The Drumsticks Confit are stylish and delicious.

The Chocolate

Bunny, an imperial milk porter, was strong on the chocolate but not crude-oil

thick. Like La Ciudad, it plays against type and is hence an excellent porter

for the non-porter aficionado. The Nicaraguan cacao nibs and Madagascar Vanilla

helped make it a perfect dessert beer/nightcap. All the beers were full of

surprising tastes and I highly recommend trying different kinds, even if you

don’t normally like them. The beers here are really something special and I

will be back to try more.

Though there

are only eight entrees and six “shareables” on the menu, everything we tried

was tasty, well-prepared and featured local ingredients. I ordered the Arizona

Trail Burger, which piled thick-cut bacon, pepper jack, roasted jalapenos and

sweet n’ spicy sauce on a perfectly medium rare patty from the Arizona Grass

Raised Beef Company.

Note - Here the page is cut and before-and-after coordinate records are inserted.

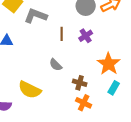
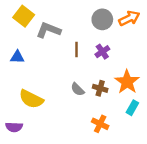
gray semicircle: (56, 65) -> (78, 89), moved
brown cross: (80, 83) -> (100, 88), moved
yellow semicircle: (30, 90) -> (31, 99), moved

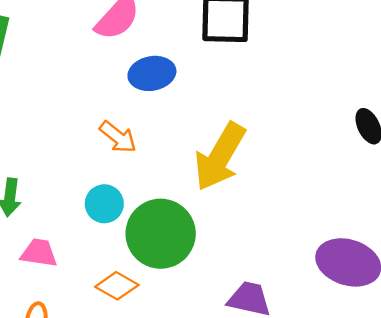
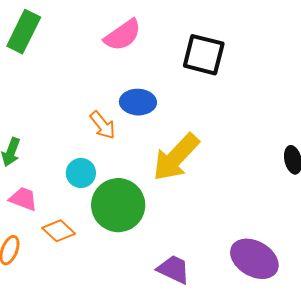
blue ellipse: (152, 73) -> (138, 102), moved
orange diamond: (117, 286) -> (59, 231), moved

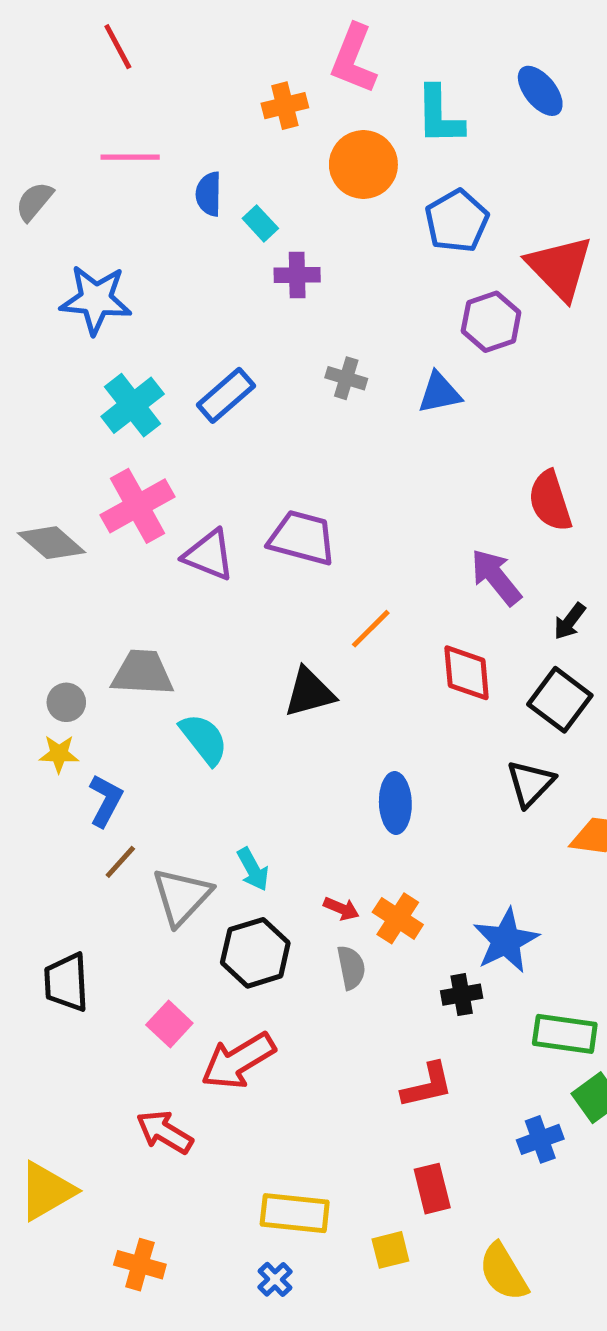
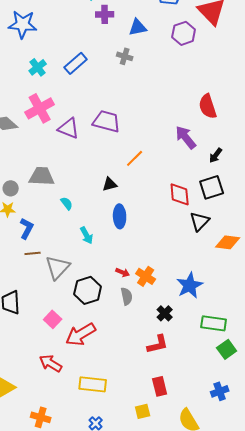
blue triangle: (440, 393) -> (138, 27), moved
cyan cross: (133, 405) -> (38, 67), size x0.7
red diamond: (467, 673) -> (180, 194), moved
black triangle: (309, 692) -> (110, 184), size x0.7
black square: (560, 700) -> (212, 187), turned 35
cyan semicircle: (204, 739) -> (67, 203), size x0.6
blue ellipse: (395, 803) -> (120, 216), moved
brown line: (120, 862) -> (33, 253), turned 42
cyan arrow: (253, 869) -> (87, 235), moved
black cross: (462, 995) -> (165, 313), moved, turned -35
blue cross: (540, 1139) -> (220, 391), moved
yellow rectangle: (295, 1213) -> (93, 384), moved

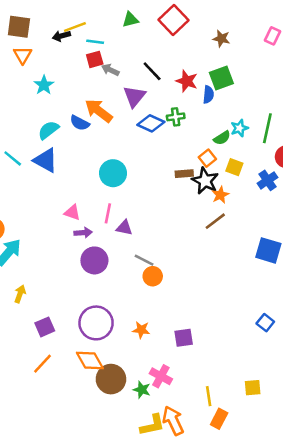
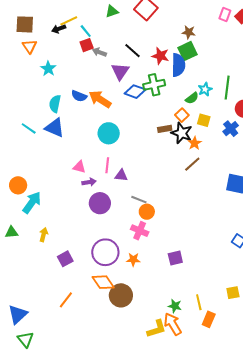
brown star: (221, 39) -> (189, 32), moved
cyan line: (95, 42) -> (86, 31), turned 48
blue semicircle: (208, 95) -> (178, 65), size x1.6
orange arrow: (99, 111) -> (100, 99), moved
green cross: (176, 117) -> (154, 85), size x1.5
cyan semicircle: (48, 130) -> (55, 104), turned -36
orange star: (141, 330) -> (133, 260), moved
orange line: (43, 364) -> (66, 300), moved
pink cross: (161, 376) -> (140, 231), moved
green star: (142, 390) -> (175, 306), moved

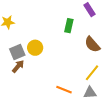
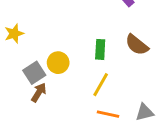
green rectangle: (69, 26) -> (100, 49), moved
yellow line: (92, 73) -> (101, 85), moved

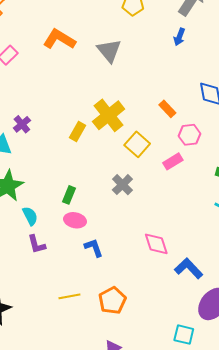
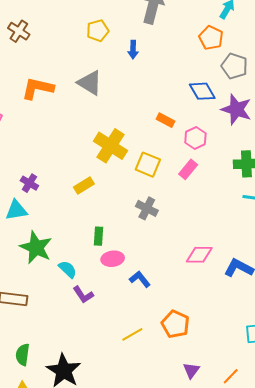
blue arrow: (179, 37) -> (133, 50), moved
yellow rectangle: (78, 131) -> (84, 186), moved, turned 48
pink diamond: (156, 244) -> (199, 255), turned -52

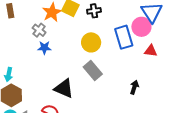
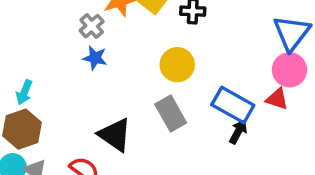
pink circle: (141, 27) -> (289, 70), moved
blue rectangle: (124, 37) -> (233, 105), moved, turned -55
black arrow: (134, 87) -> (238, 132), moved

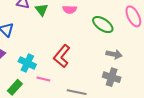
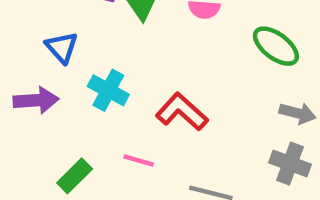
red L-shape: (62, 56) -> (182, 112), turned 90
cyan cross: (27, 63) -> (108, 90), moved

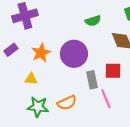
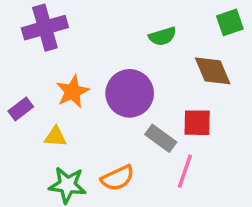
purple rectangle: (11, 50) -> (21, 109), moved
gray rectangle: (92, 80) -> (161, 138), turned -42
pink line: (106, 99) -> (185, 171), turned 42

The side of duck-fat fries dusted with rosemary and salt —

which can be ordered separately smothered in various delights — were tasty and

all together quite filling. The house-made ketchup was particularly good, not

too sweet and complementing the fries nicely.

My dining

companion had the Counter Culture Black Bean Burger, which was four inches of

fried goodness. Who said four inches can’t be a mouthful? It balanced well with

the avocado and spicy sauce, and also came with a side of fries.

In glutinous

addition, I ordered the Drumsticks Confit and my companion the Buffalo

Cauliflower. The five plump drumsticks were a standout that honestly left me

wondering why more places don’t serve these things? Though it may cause Teressa

Bellissimo — known for founding the wing phenomenon with her husband Frank at

their Buffalo restaurant — to roll over in her upstate New York grave, in every

respect these drumsticks are superior to chicken wings. They had a crispy

exterior accented by a savory dry rub, plus a juicy interior. Their coup de

grace is the bare bone sticking out, which provides a non-messy means to

hold them. Combined with the dry rub, my beard and fingers remained pleasantly

free of sticky sauce and so I didn’t have to use a small forest of napkins to

make myself decent afterwards. They have a number of sauce options. I opted for

the house-made ranch and aioli, neither of which disappointed. The

cauliflower’s crunchy exterior was glazed in spicy sauce, providing a tasty and

healthy appetizer. All around the food was great and the menu provided good

options for carnivores and herbivores. 

As the name

may imply, the founders of Arizona Wilderness are both outdoor enthusiasts with

a deep reverence for Arizona’s natural spaces and the nonprofits, such as the

Nature Conservancy, which help protect them. Throughout the restaurant you’ll

find plaques informing you about the sustainable practices of their partners

and reminding you of the interconnected nature of desert life.

For instance,

there is Sinagua Malt, a benefit corporation that works with farmers along the

Verde River to plant crops, such as barley, that use less water but are still

in high demand. It saves two birds with one stone, allowing farmers to keep

growing while letting more water flow through this vital riparian zone, which

sustains native fish and hosts of other animals, everything from yellow-billed

cuckoos to lowland leopard frogs.

Though every

company these days talks the talk on sustainability, founders Jonathan Buford

and Patrick Ware seem to walk the walk. Not only is it evident in the many

pictures of the two amply-bearded men hiking through wilderness areas covered

in red mud and big smiles, but also in the writings of Buford. He waxes poetic

as only a brewer can about how in the summer, “leaves beg the sun for its

powerful energy,” but by fall they, “abide by the rules of nature by creating

sugars for the roots.”

When you can’t make the drive to the real wilderness, drinking and

eating in the Arizona Wilderness DTPHX can be the next best thing.